WASHINGTON, D.C. – As world leaders are gathered in New York this week for the U.N. General Assembly meeting, President Joe Biden delivered a high-stakes speech in his third address to the world body Tuesday, calling on those present to remember the core princples of the U.N. Charter: to preserve peace, prevent conflict, and alleviate human suffering. The president made the case for U.S. leadership in all three.
"The United States seeks a more secure, prosperous, equitable world for all people because we know our future is bound to yours," he announced.
The ongoing war in Ukraine took center stage as the main foreign policy issue Biden addressed.
"Russia believes that the world will grow weary and allow it to brutalize Ukraine without consequence. But I ask you this: if we abandon the core principles of the United States to appease an aggressor, can any member state in this body, feel confident, that they are protected?"
Biden reiterated continued U.S. military and financial aid for Ukraine., and called on other world leaders to ramp up their support.
Ukrainian President Volodomyr Zelenskyy also made an appeal, telling the assembled emissaries, “When hatred is weaponized against one nation, it never stops there. The goal of (Russia's) present war against Ukraine is to turn our land, our people, our lives, our resources into weapons against you – against the international rules-based order.”
While the Biden administration's commitment to Ukraine remains steadfast, a recent CNN poll reveals 51 percent of Americans surveyed believe the U.S. "has done enough" to help Ukraine in the fight against Russia, compared to 48 percent who want America to do more.
There's also growing opposition from some members of the G.O.P., although the party's leadership has continued to push back.
Foreign policy expert and Senior Fellow at the Brookings Institution, Michael O'Hanlon, told CBN News that if the war continues for another year, debate will likely be about cutting "back" aid, rather than cutting it off completely.
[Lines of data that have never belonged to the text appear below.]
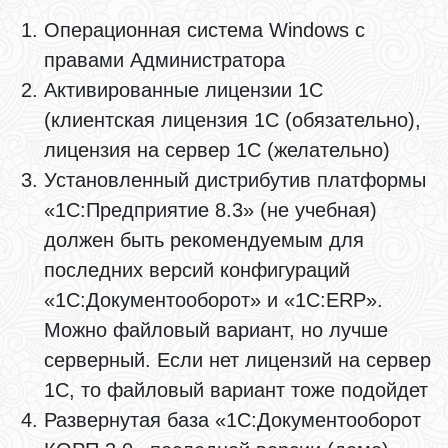
Операционная система Windows с
правами Администратора
Активированные лицензии 1С
(клиентская лицензия 1С (обязательно),
лицензия на сервер 1С (желательно)
Установленный дистрибутив платформы
«1С:Предприятие 8.3» (не учебная)
должен быть рекомендуемым для
последних версий конфигураций
«1С:Документооборот» и «1С:ERP».
Можно файловый вариант, но лучше
серверный. Если нет лицензий на сервер
1С, то файловый вариант тоже подойдет
Развернутая база «1С:Документооборот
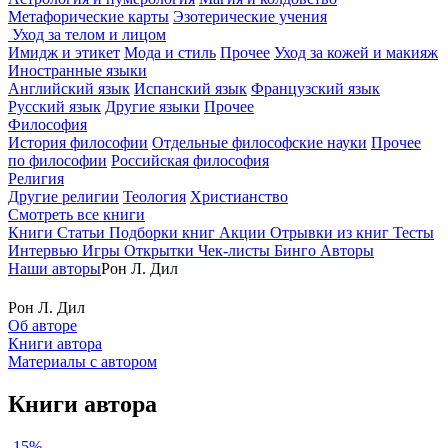
Метафорические карты
Эзотерические учения
Уход за телом и лицом
Имидж и этикет
Мода и стиль
Прочее
Уход за кожей и макияж
Иностранные языки
Английский язык
Испанский язык
Французский язык
Русский язык
Другие языки
Прочее
Философия
История философии
Отдельные философские науки
Прочее
по философии
Российская философия
Религия
Другие религии
Теология
Христианство
Смотреть все книги
Книги
Статьи
Подборки книг
Акции
Отрывки из книг
Тесты
Интервью
Игры
Открытки
Чек-листы
Бинго
Авторы
Наши авторы
Рон Л. Дил
Рон Л. Дил
Об авторе
Книги автора
Материалы с автором
Книги автора
-15%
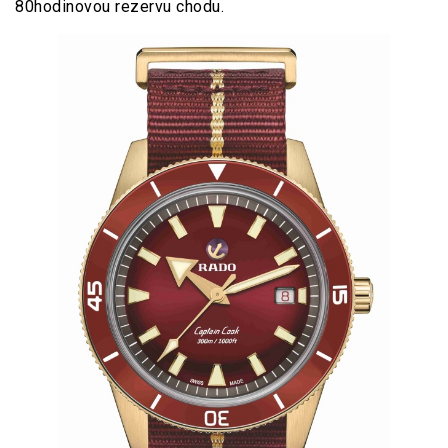
80hodinovou rezervu chodu.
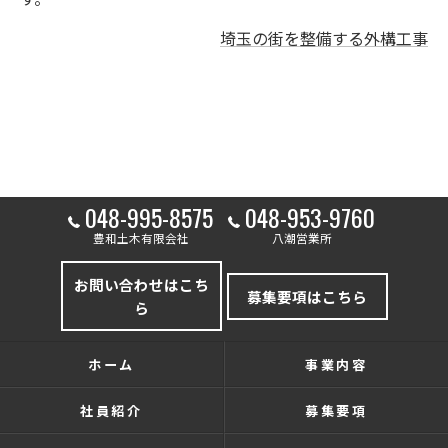
埼玉の街を整備する外構工事
048-995-8575
048-953-9760
豊和土木有限会社
八潮営業所
お問い合わせはこち
募集要項はこちら
ら
ホーム
事業内容
社員紹介
募集要項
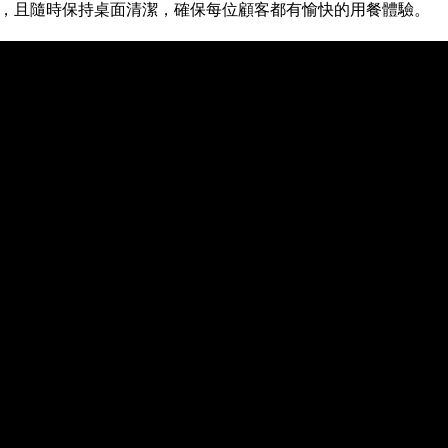
，且隨時保持桌面清潔，確保每位顧客都有愉快的用餐體驗。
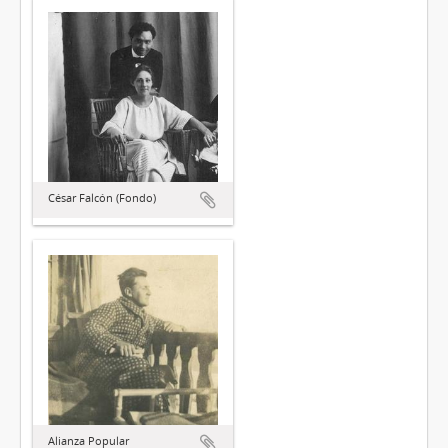
César Falcón (Fondo)
Alianza Popular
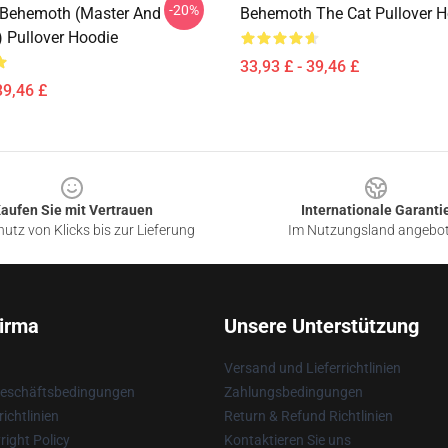
-20%
 Behemoth (Master And
Behemoth The Cat Pullover H
) Pullover Hoodie
33,93 £ - 39,46 £
39,46 £
aufen Sie mit Vertrauen
Internationale Garanti
utz von Klicks bis zur Lieferung
Im Nutzungsland angebo
irma
Unsere Unterstützung
Versand und Lieferrichtlinien
Geschäftsbedingungen
Zahlungsbedingungen
ichtlinien
Return & Refund Richtlinien
ight Policy
Kontaktieren Sie uns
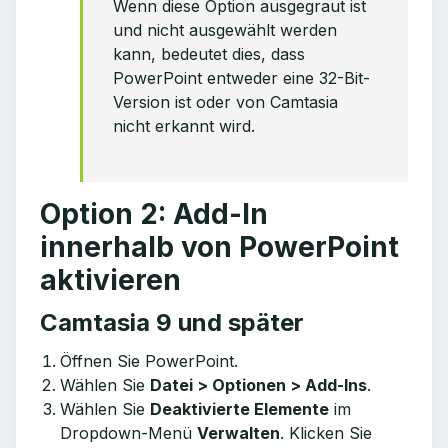
Wenn diese Option ausgegraut ist
und nicht ausgewählt werden
kann, bedeutet dies, dass
PowerPoint entweder eine 32-Bit-
Version ist oder von Camtasia
nicht erkannt wird.
Option 2: Add-In
innerhalb von PowerPoint
aktivieren
Camtasia 9 und später
Öffnen Sie PowerPoint.
Wählen Sie
Datei > Optionen > Add-Ins
.
Wählen Sie
Deaktivierte Elemente
im
Dropdown-Menü
Verwalten
. Klicken Sie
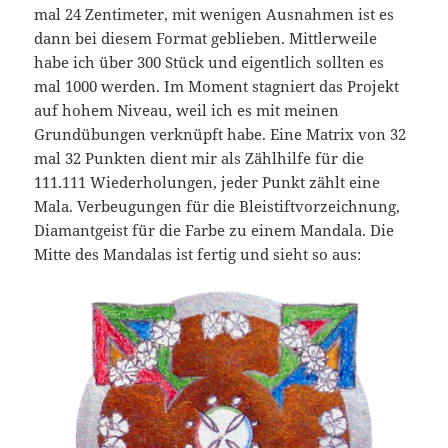
mal 24 Zentimeter, mit wenigen Ausnahmen ist es
dann bei diesem Format geblieben. Mittlerweile
habe ich über 300 Stück und eigentlich sollten es
mal 1000 werden. Im Moment stagniert das Projekt
auf hohem Niveau, weil ich es mit meinen
Grundübungen verknüpft habe. Eine Matrix von 32
mal 32 Punkten dient mir als Zählhilfe für die
111.111 Wiederholungen, jeder Punkt zählt eine
Mala. Verbeugungen für die Bleistiftvorzeichnung,
Diamantgeist für die Farbe zu einem Mandala. Die
Mitte des Mandalas ist fertig und sieht so aus:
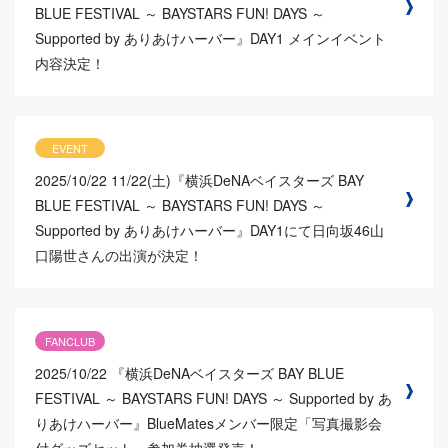
BLUE FESTIVAL ～ BAYSTARS FUN! DAYS ～
Supported by ありあけハーバー』DAY1 メインイベント
内容決定！
EVENT
2025/10/22
11/22(土)『横浜DeNAベイスターズ BAY
BLUE FESTIVAL ～ BAYSTARS FUN! DAYS ～
Supported by ありあけハーバー』DAY1にて日向坂46山
口陽世さんの出演が決定！
FANCLUB
2025/10/22
『横浜DeNAベイスターズ BAY BLUE
FESTIVAL ～ BAYSTARS FUN! DAYS ～ Supported by あ
りあけハーバー』BlueMatesメンバー限定「写真撮影会
付グッズセット」参加券抽選発売！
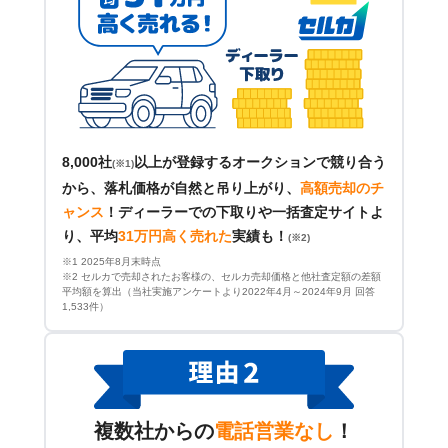
8,000社
以上が登録するオークションで競り合う
(※1)
から、落札価格が自然と吊り上がり、
高額売却のチ
ャンス
！
ディーラーでの下取りや一括査定サイトよ
り、平均
31万円高く売れた
実績も！
(※2)
※1 2025年8月末時点
※2 セルカで売却されたお客様の、セルカ売却価格と他社査定額の差額
平均額を算出（当社実施アンケートより2022年4月～2024年9月 回答
1,533件）
複数社からの
電話営業なし
！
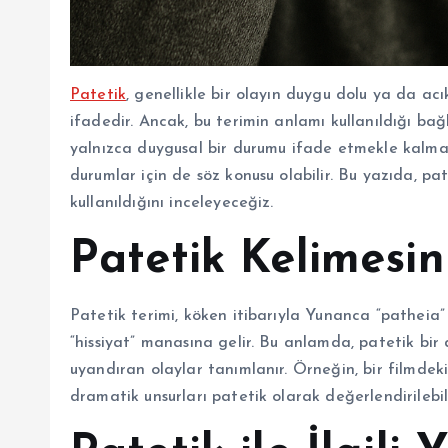
Patetik
, genellikle bir olayın duygu dolu ya da acı
ifadedir. Ancak, bu terimin anlamı kullanıldığı bağl
yalnızca duygusal bir durumu ifade etmekle kalmaz
durumlar için de söz konusu olabilir. Bu yazıda, pa
kullanıldığını inceleyeceğiz.
Patetik Kelimesi
Patetik terimi, köken itibarıyla Yunanca “patheia
“hissiyat” manasına gelir. Bu anlamda, patetik bir
uyandıran olaylar tanımlanır. Örneğin, bir filmdeki
dramatik unsurları patetik olarak değerlendirilebili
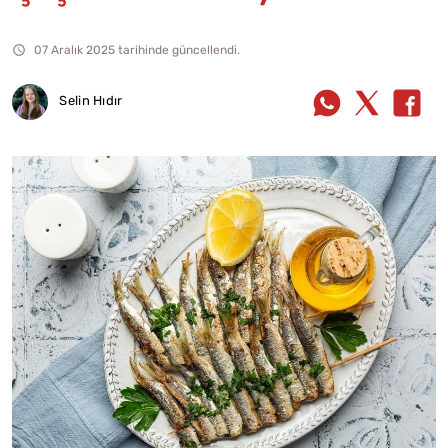
07 Aralık 2025 tarihinde güncellendi.
Selin Hıdır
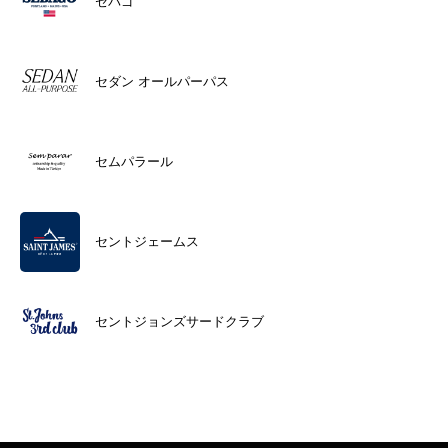
セバゴ
セダン オールパーパス
セムパラール
セントジェームス
セントジョンズサードクラブ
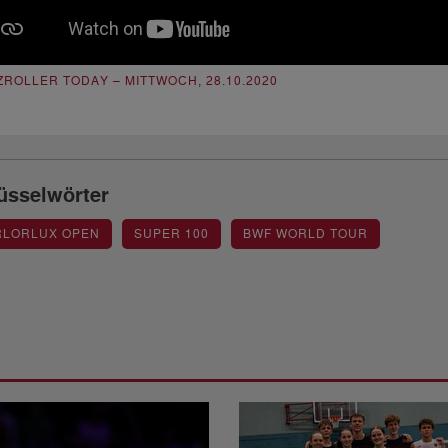
ZROLLER TODAY – MITTWOCH, 28.10.2020
üsselwörter
RLORLUX OPEN
SUPER 100
BWF WORLD TOUR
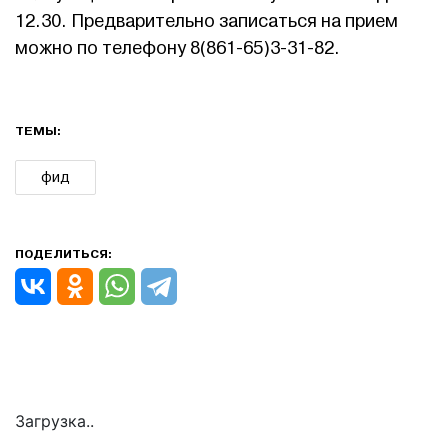
12.30. Предварительно записаться на прием
можно по телефону 8(861-65)3-31-82.
ТЕМЫ:
фид
ПОДЕЛИТЬСЯ:
Загрузка..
"I think that that might allow for a substantially reduced amount of American assistance by at least half – maybe three fourths – and still allow Ukraine to hold on to the five sixths of its territory that it has today, and protect its government, its capital, the majority of its people, most of its economy. "For now," he added, "Ukraine deserves a fuller fairer chance to take back its land."
President Biden's U.N. speech also touched on climate change, supporting developing countries, and American competition with China.
Biden has a sideline meeting planned for Wednesday with Israeli Prime Minister Benjamin Netanytahu – the first face-to-face meeting since Netanyahu returned to office nearly nine months ago.
The White House says the two will discuss countering and deterring Iran, as well as several other issues focused on shared democratic values.